**Provided material:**
Segment Open

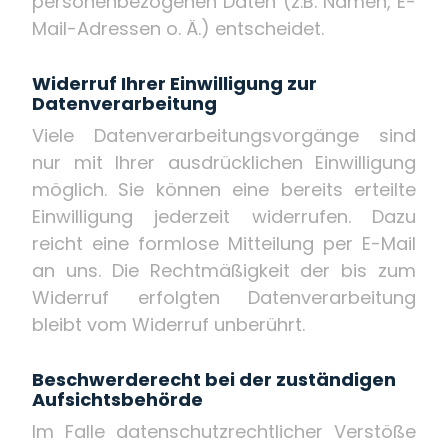
personenbezogenen Daten (z.B. Namen, E-
Mail-Adressen o. Ä.) entscheidet.
Widerruf Ihrer Einwilligung zur
Datenverarbeitung
Viele Datenverarbeitungsvorgänge sind
nur mit Ihrer ausdrücklichen Einwilligung
möglich. Sie können eine bereits erteilte
Einwilligung jederzeit widerrufen. Dazu
reicht eine formlose Mitteilung per E-Mail
an uns. Die Rechtmäßigkeit der bis zum
Widerruf erfolgten Datenverarbeitung
bleibt vom Widerruf unberührt.
Beschwerderecht bei der zuständigen
Aufsichtsbehörde
Im Falle datenschutzrechtlicher Verstöße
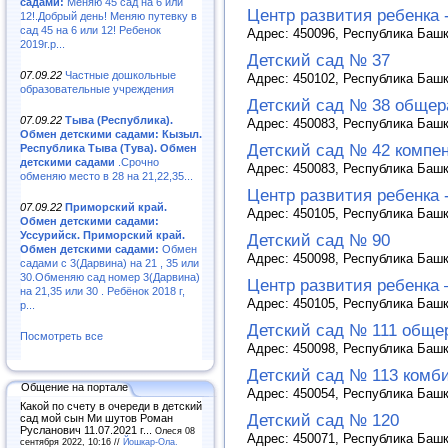
садами:
Меняю 45 сад на 6 или
Центр развития ребенка 
12!.Добрый день! Меняю путевку в
сад 45 на 6 или 12! Ребенок
Адрес: 450096, Республика Башко
2019г.р...
Детский сад № 37
07.09.22
Частные дошкольные
Адрес: 450102, Республика Башко
образовательные учреждения
Детский сад № 38 общер
07.09.22
Тыва (Республика).
Адрес: 450083, Республика Башко
Обмен детскими садами: Кызыл.
Детский сад № 42 компе
Республика Тыва (Тува). Обмен
детскими садами
.Срочно
Адрес: 450083, Республика Башко
обменяю место в 28 на 21,22,35...
Центр развития ребенка 
07.09.22
Приморский край.
Адрес: 450105, Республика Башко
Обмен детскими садами:
Уссурийск. Приморский край.
Детский сад № 90
Обмен детскими садами:
Обмен
Адрес: 450098, Республика Башко
садами с 3(Дарвина) на 21 , 35 или
30.Обменяю сад номер 3(Дарвина)
Центр развития ребенка 
на 21,35 или 30 . Ребёнок 2018 г,
Адрес: 450105, Республика Башко
р...
Детский сад № 111 обще
Посмотреть все
Адрес: 450098, Республика Башко
Детский сад № 113 комб
Общение на портале
Адрес: 450054, Республика Башко
Какой по счету в очереди в детский
Детский сад № 120
сад мой сын Ми шутов Роман
Русланович 11.07.2021 г...
Олеся 08
Адрес: 450071, Республика Башк
сентября 2022, 10:16 //
Йошкар-Ола.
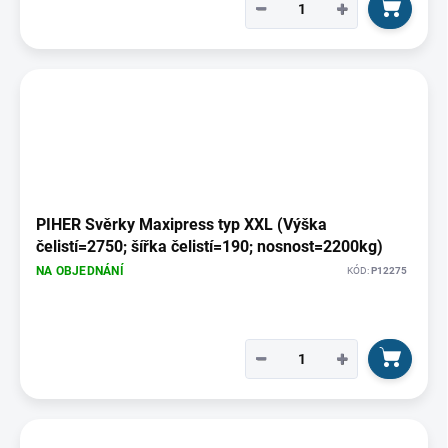
−
+
PIHER Svěrky Maxipress typ XXL (Výška
čelistí=2750; šířka čelistí=190; nosnost=2200kg)
NA OBJEDNÁNÍ
KÓD:
P12275
−
+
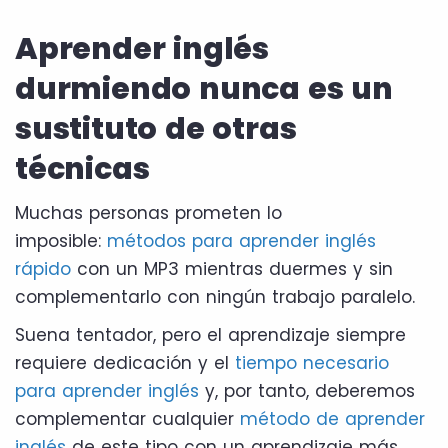
Aprender inglés
durmiendo nunca es un
sustituto de otras
técnicas
Muchas personas prometen lo
imposible:
métodos para aprender inglés
rápido
con un MP3 mientras duermes y sin
complementarlo con ningún trabajo paralelo.
Suena tentador, pero el aprendizaje siempre
requiere dedicación y el
tiempo necesario
para aprender inglés
y, por tanto, deberemos
complementar cualquier
método de aprender
inglés
de este tipo con un aprendizaje más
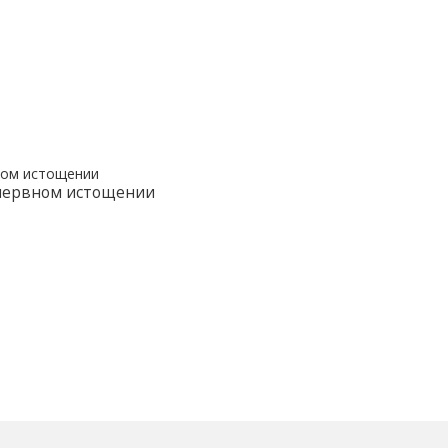
 нервном истощении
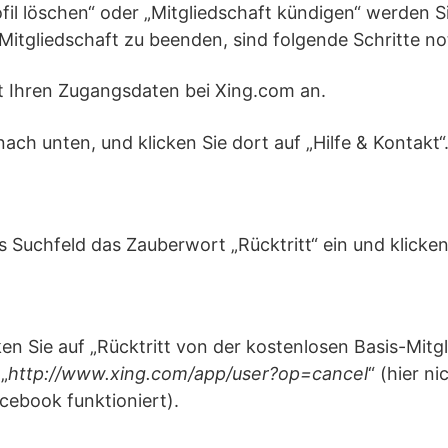
ofil löschen“ oder „Mitgliedschaft kündigen“ werden Si
Mitgliedschaft zu beenden, sind folgende Schritte n
it Ihren Zugangsdaten bei Xing.com an.
nach unten, und klicken Sie dort auf „Hilfe & Kontakt“
s Suchfeld das Zauberwort „Rücktritt“ ein und klicken
ken Sie auf „Rücktritt von der kostenlosen Basis-Mitg
„
http://www.xing.com/app/user?op=cancel
“ (hier ni
cebook funktioniert).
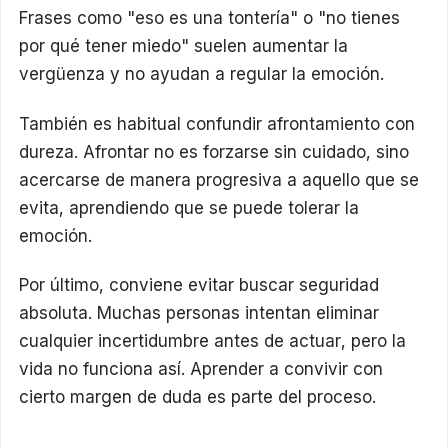
Frases como "eso es una tontería" o "no tienes
por qué tener miedo" suelen aumentar la
vergüenza y no ayudan a regular la emoción.
También es habitual confundir afrontamiento con
dureza. Afrontar no es forzarse sin cuidado, sino
acercarse de manera progresiva a aquello que se
evita, aprendiendo que se puede tolerar la
emoción.
Por último, conviene evitar buscar seguridad
absoluta. Muchas personas intentan eliminar
cualquier incertidumbre antes de actuar, pero la
vida no funciona así. Aprender a convivir con
cierto margen de duda es parte del proceso.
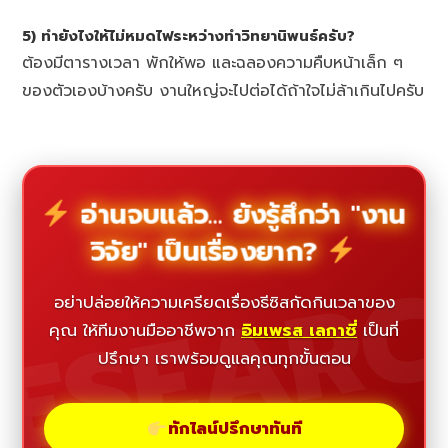
5) ทำยังไงให้ไม่หมดไฟระหว่างทำวิทยานิพนธ์ครับ?
ต้องมีตารางเวลา พักให้พอ และฉลองความคืบหน้าเล็ก ๆ
ของตัวเองบ้างครับ งานใหญ่จะไปต่อได้ถ้าใจไม่ล้าเกินไปครับ
อ่านจบแล้ว... ยังรู้สึกว่า "งาน
วิจัย" เป็นเรื่องยาก?
ESEAR
อย่าปล่อยให้ความเครียดเรื่องธีซิสกัดกินเวลาของ
คุณ ให้ทีมงานมืออาชีพจาก
อิมเพรส เลกาซี่
เป็นที่
ปรึกษา เราพร้อมดูแลคุณทุกขั้นตอน
ทักไลน์ปรึกษาทันที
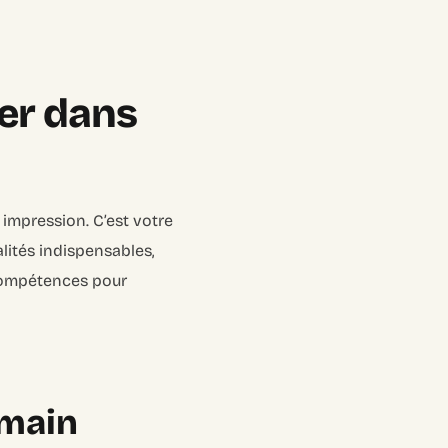
ler dans
 impression. C’est votre
alités indispensables,
s compétences pour
umain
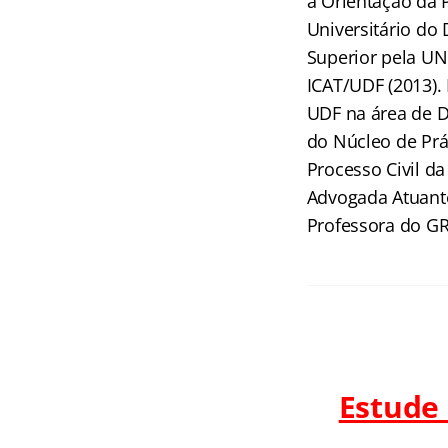
a Orientação da 
Universitário do 
Superior pela UNI
ICAT/UDF (2013).
UDF na área de Di
do Núcleo de Prát
Processo Civil d
Advogada Atuante 
Professora do 
Estude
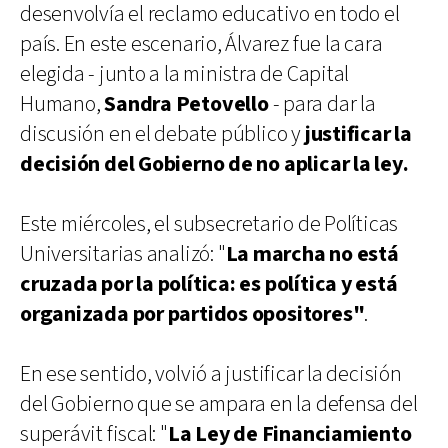
desenvolvía el reclamo educativo en todo el
país. En este escenario, Álvarez fue la cara
elegida - junto a la ministra de Capital
Humano,
Sandra Petovello
- para dar la
discusión en el debate público y
justificar la
decisión del Gobierno de no aplicar la ley.
Este miércoles, el subsecretario de Políticas
Universitarias analizó: "
La marcha no está
cruzada por la política: es política y está
organizada por partidos opositores"
.
En ese sentido, volvió a justificar la decisión
del Gobierno que se ampara en la defensa del
superávit fiscal: "
La Ley de Financiamiento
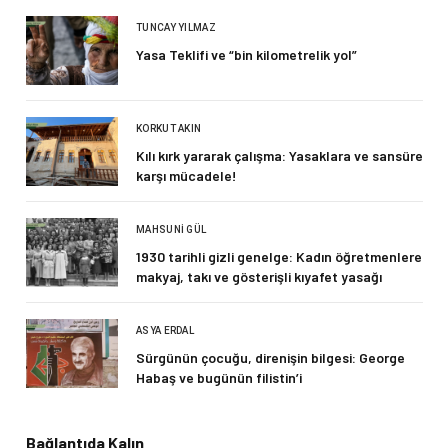
TUNCAY YILMAZ
Yasa Teklifi ve “bin kilometrelik yol”
KORKUT AKIN
Kılı kırk yararak çalışma: Yasaklara ve sansüre
karşı mücadele!
MAHSUNI GÜL
1930 tarihli gizli genelge: Kadın öğretmenlere
makyaj, takı ve gösterişli kıyafet yasağı
ASYA ERDAL
Sürgünün çocuğu, direnişin bilgesi: George
Habaş ve bugünün filistin’i
Bağlantıda Kalın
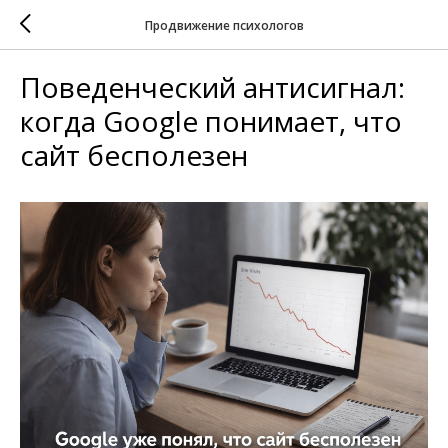
Продвижение психологов
Поведенческий антисигнал:
когда Google понимает, что
сайт бесполезен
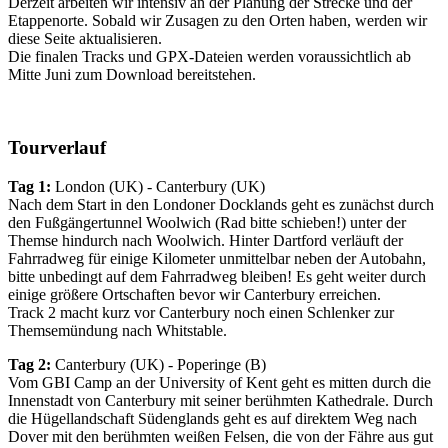
Derzeit arbeiten wir intensiv an der Planung der Strecke und der
Etappenorte. Sobald wir Zusagen zu den Orten haben, werden wir
diese Seite aktualisieren.
Die finalen Tracks und GPX-Dateien werden voraussichtlich ab
Mitte Juni zum Download bereitstehen.
Tourverlauf
Tag 1:
London (UK) - Canterbury (UK)
Nach dem Start in den Londoner Docklands geht es zunächst durch
den Fußgängertunnel Woolwich (Rad bitte schieben!) unter der
Themse hindurch nach Woolwich. Hinter Dartford verläuft der
Fahrradweg für einige Kilometer unmittelbar neben der Autobahn,
bitte unbedingt auf dem Fahrradweg bleiben! Es geht weiter durch
einige größere Ortschaften bevor wir Canterbury erreichen.
Track 2 macht kurz vor Canterbury noch einen Schlenker zur
Themsemündung nach Whitstable.
Tag 2:
Canterbury (UK) - Poperinge (B)
Vom GBI Camp an der University of Kent geht es mitten durch die
Innenstadt von Canterbury mit seiner berühmten Kathedrale. Durch
die Hügellandschaft Südenglands geht es auf direktem Weg nach
Dover mit den berühmten weißen Felsen, die von der Fähre aus gut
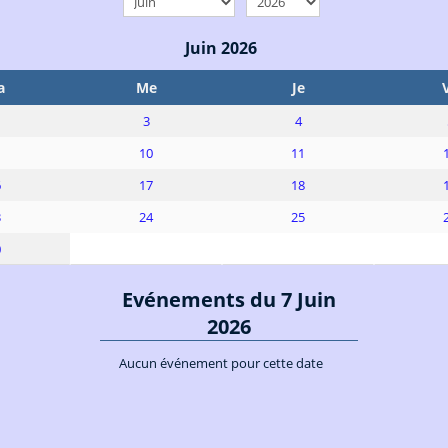
Juin 2026
a
Me
Je
3
4
10
11
6
17
18
3
24
25
0
Evénements du 7 Juin
2026
Aucun événement pour cette date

Segment Closed

**How to complete this task:**
Identify the lines of the data that contain the word "sind". Copy each of them.

**Written solution:**
Viele Datenverarbeitungsvorgänge sind
Mitgliedschaft zu beenden, sind folgende Schritte n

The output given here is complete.